Faculty Coaches Lead Honors Moot Court Teams to Successful Year

Faculty coaches led students to success in five separate moot court competitions this year:

1. Appellate Lawyers Association Moot Court Competition, Chicago, IL (Fall 2016)

· Jesse Prieto, Brittany Rodriguez & Keith Gallarzo – Coach Robert Molko

2. National Juvenile Law Moot Court Competition, Costa Mesa, CA (2 teams) (Spring 2017)

· Andre Clarke & Melissa Padilla – Coach Monica Todd

· Laura Mergenthaler and Anahi Millot – Coach Elizabeth Jones

o 2nd Place Best Brief Award

3. Rendigs National Products Liability Moot Court Competition, Cincinnati, OH (Spring 2017)

· Kyle Case & Steve Kim – Coach Paula Manning

o Finalist – Runner Up (2nd place overall)

4. Asylum & Refugee Law Moot Court Competition, Davis, CA (Spring 2017)

· Jennifer Pyka & Luz Ayala – Coach Cheyanna Jaffke

o Best Brief Award

o Quarter Finalist

5. The Jerome Prince Evidence Moot Competition, Brooklyn, NY (Spring 2017)

· Keith Gallarzo & Ruby Becker – Coach Robert Molko

o Quarter Finalist

Jennifer Koh Participates in Panel on Gender-Based Violence at UC Irvine School of Law

On April 7, Professor Jennifer Koh participated in a panel entitled “Responses to Gender-Based Violence in the Trump Era,” which took place in connection with a conference on the Politicization of Safety sponsored by the UCI Initiative to End Family Violence.
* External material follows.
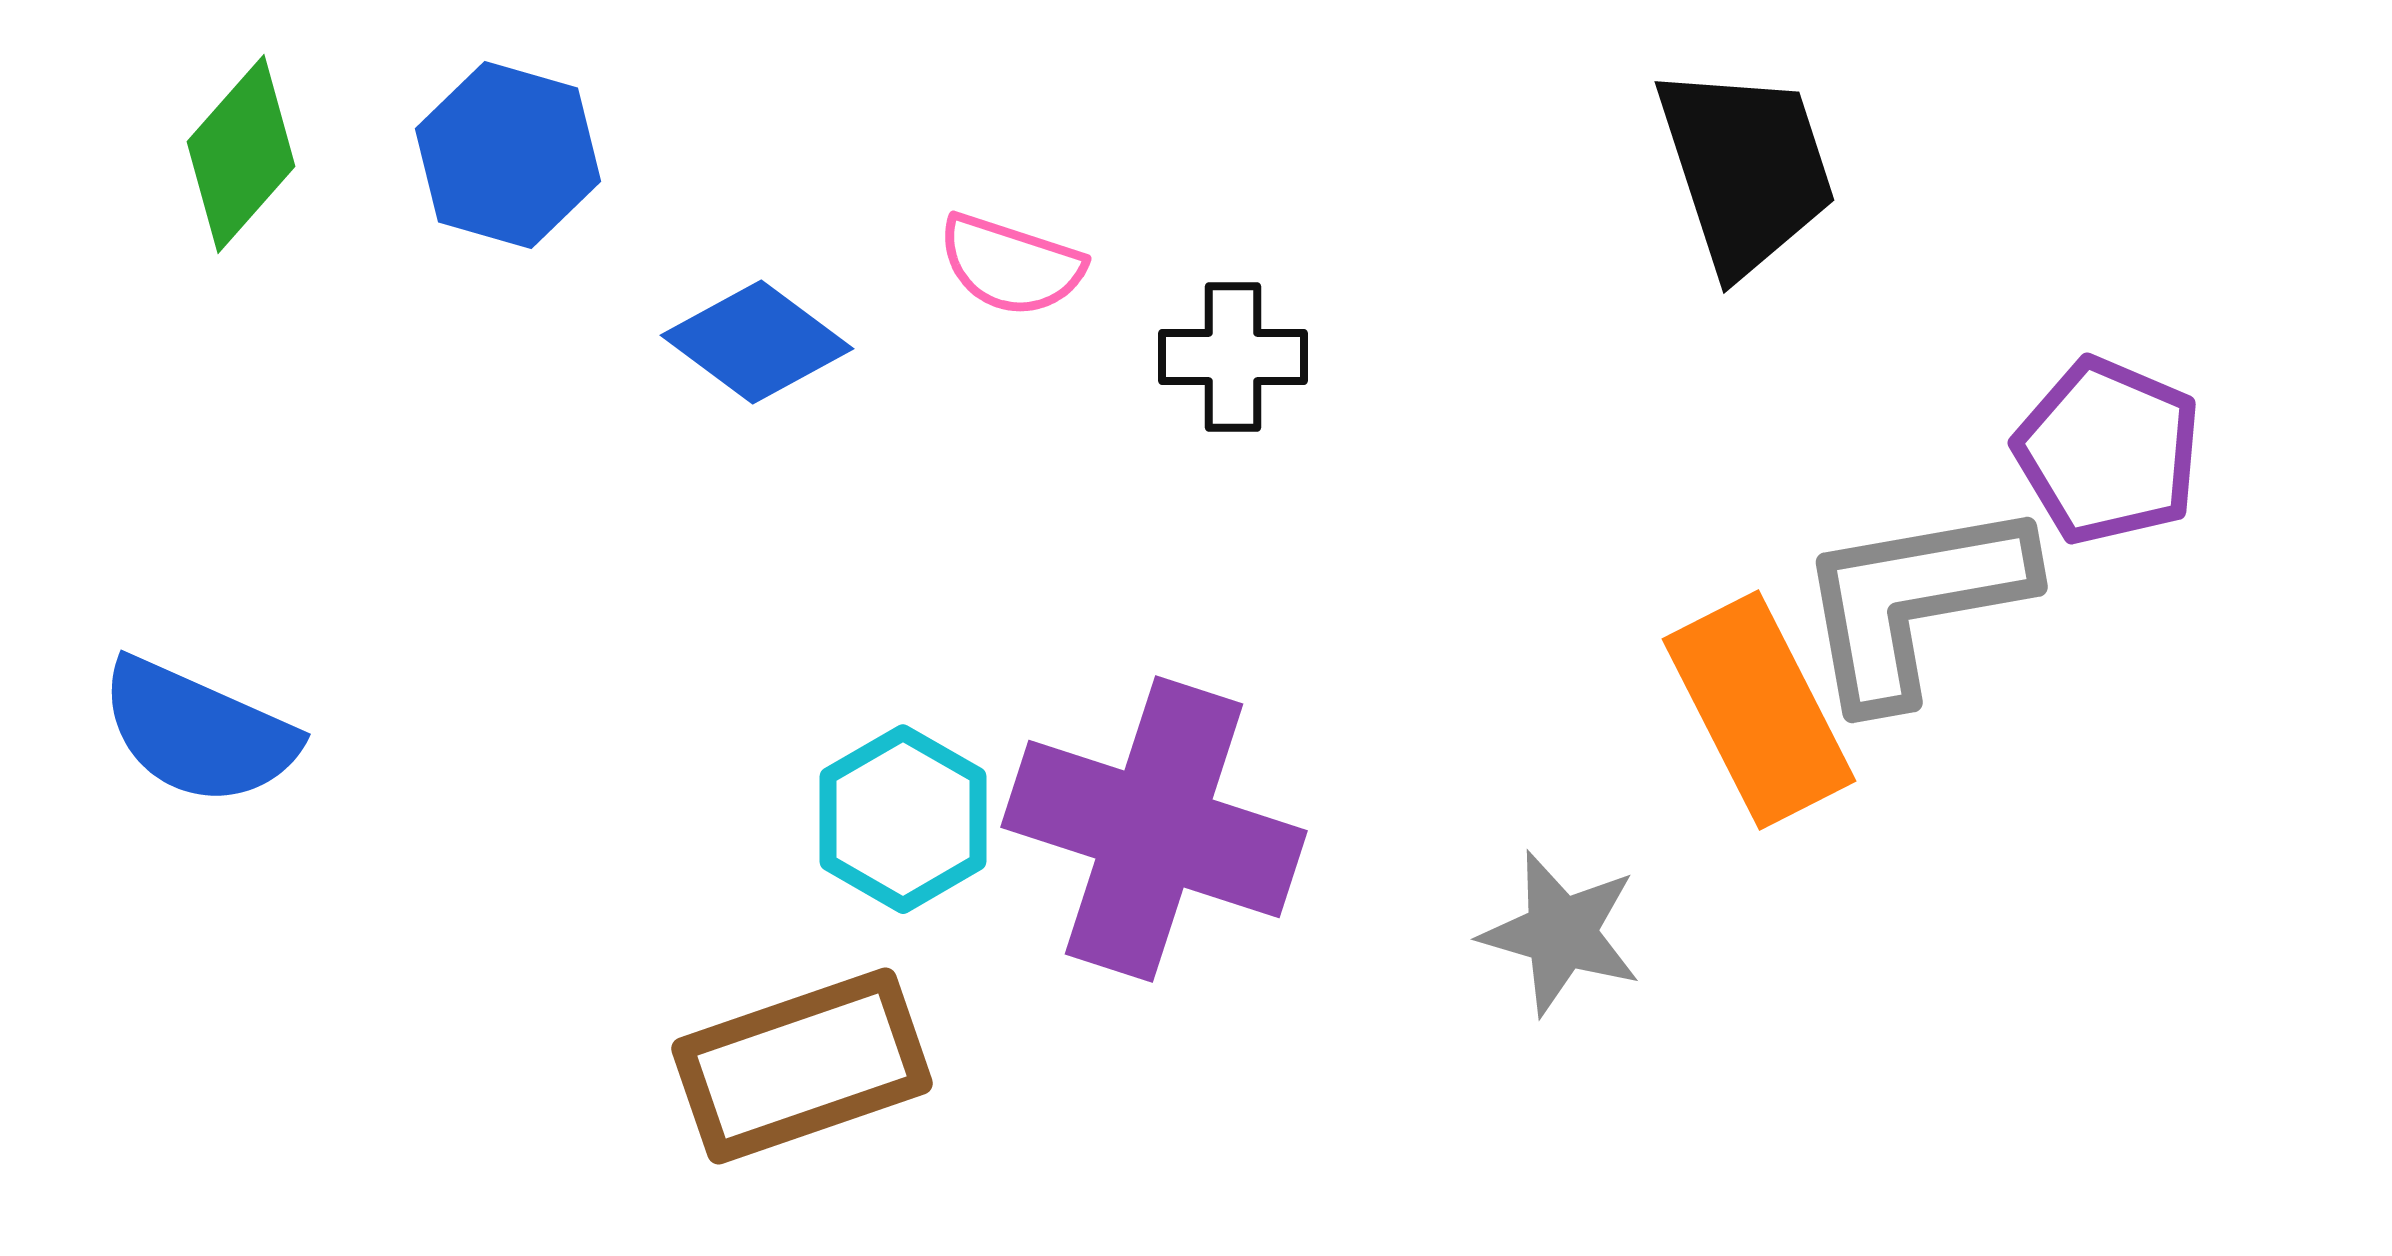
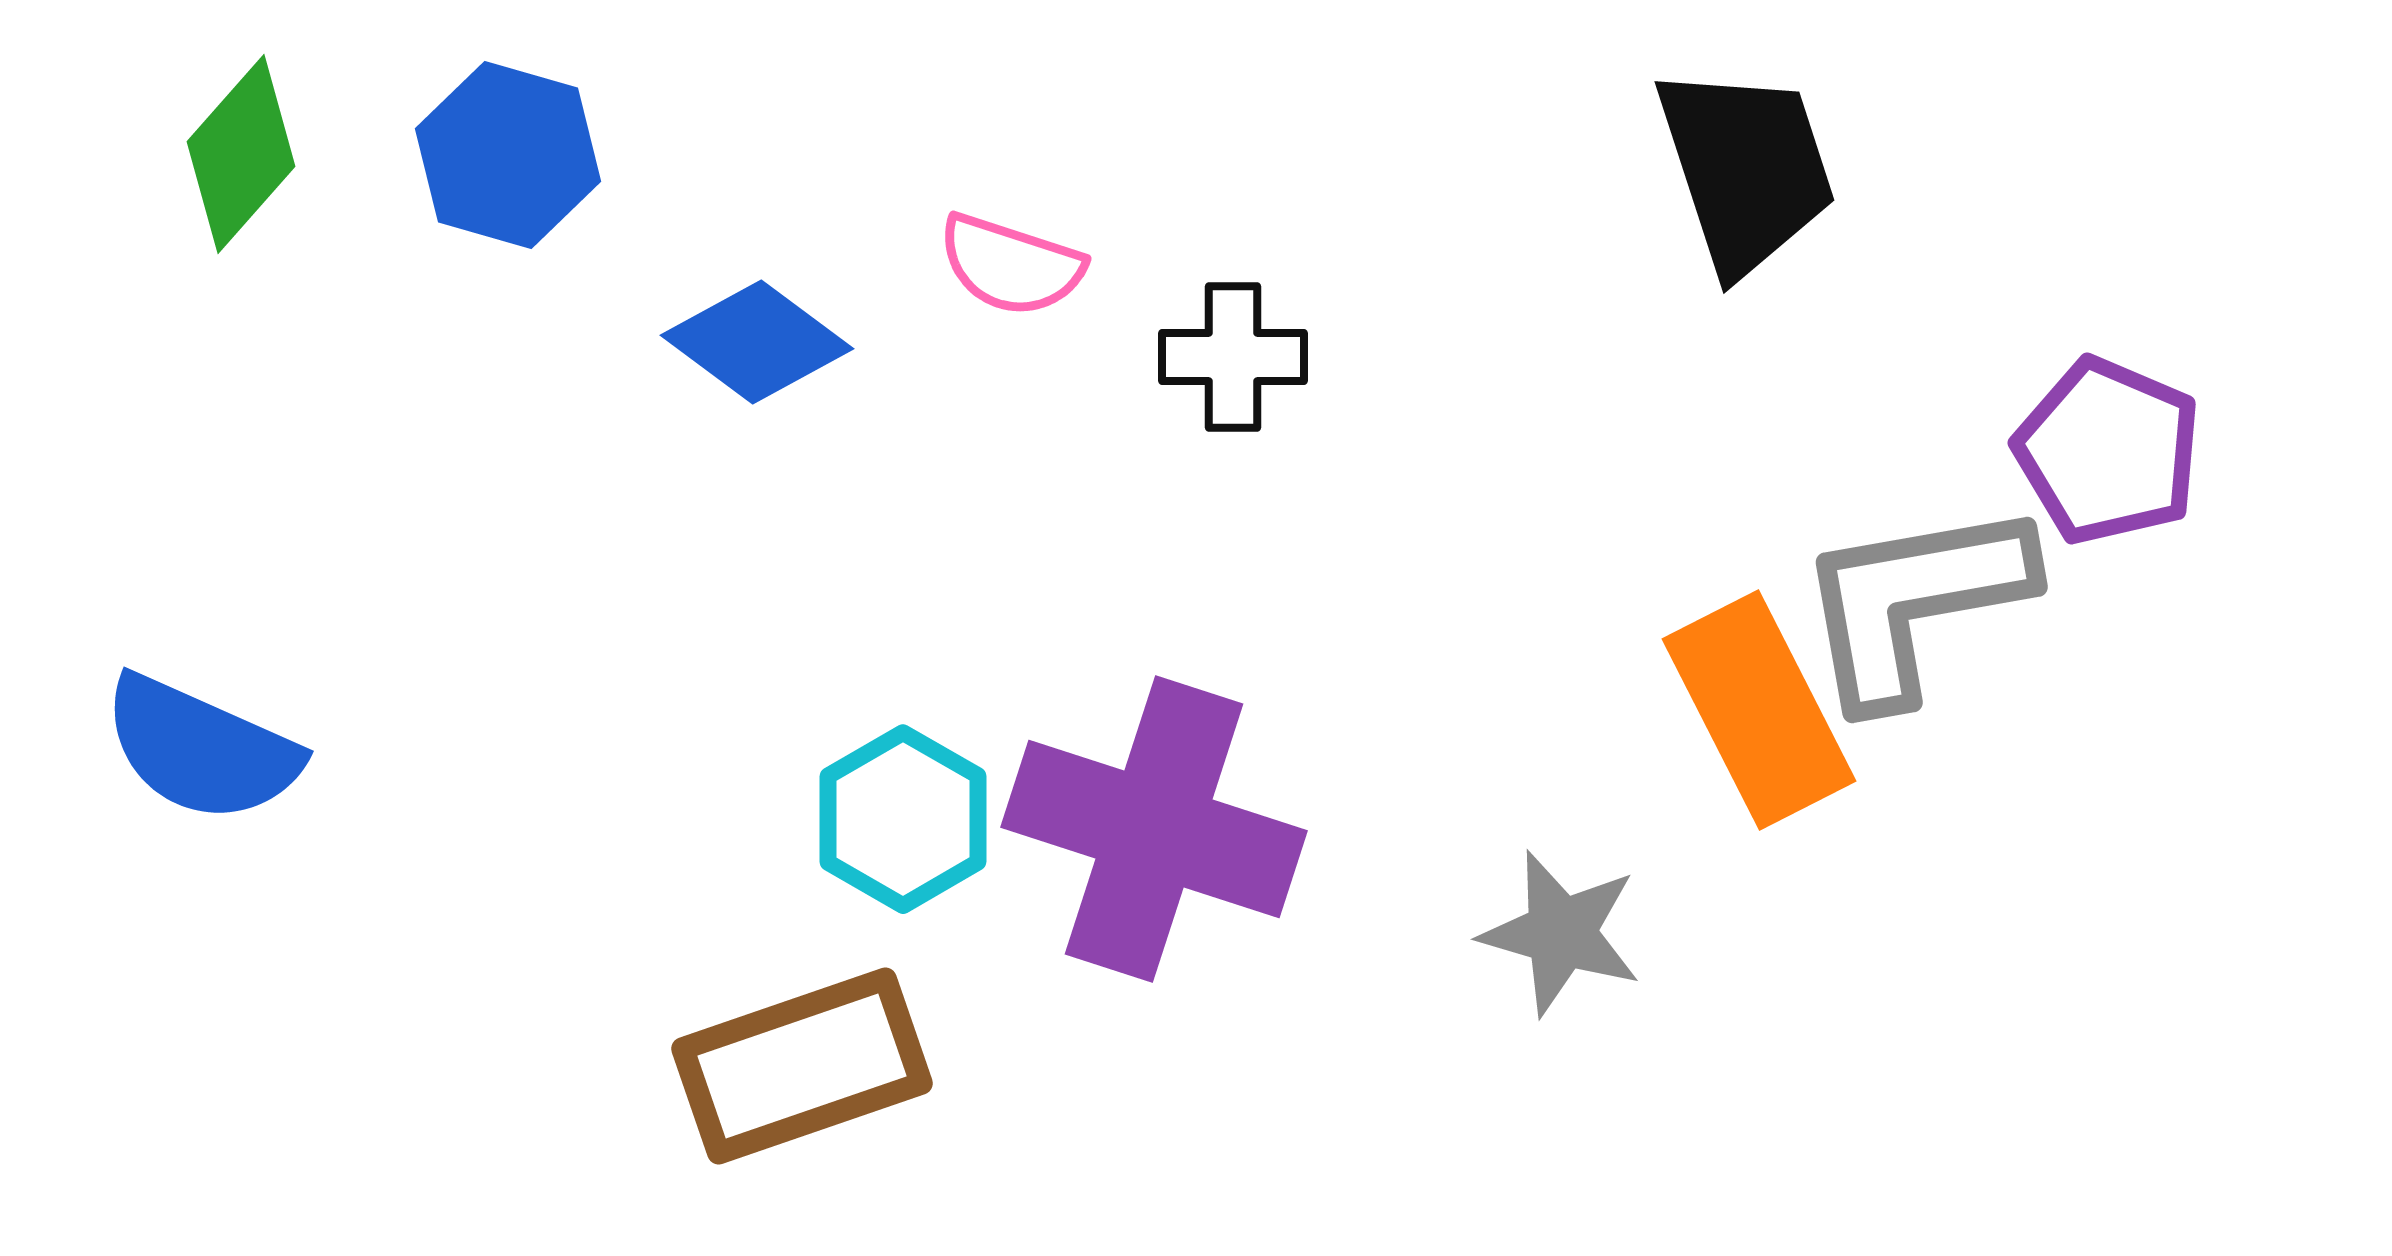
blue semicircle: moved 3 px right, 17 px down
Her comments focused on the impact of current immigration enforcement policies on domestic violence in immigrant communities.

Jennifer Koh Speaks at Pepperdine Law Conference on Christianity and Crimmigration

On March 10, 2017, Professor Jennifer Koh presented at the annual Nootbaar Institute Conference at Pepperdine Law School. The theme of this year’s conference was “Religious Critiques of the Law.” Professor Koh spoke on a panel entitled, “Religious Critiques of Civil Rights,” and her presentation focused on the connections between the faith commitments of Christianity and the literature on the intersection of criminal and immigration law, also known as “crimmigration.”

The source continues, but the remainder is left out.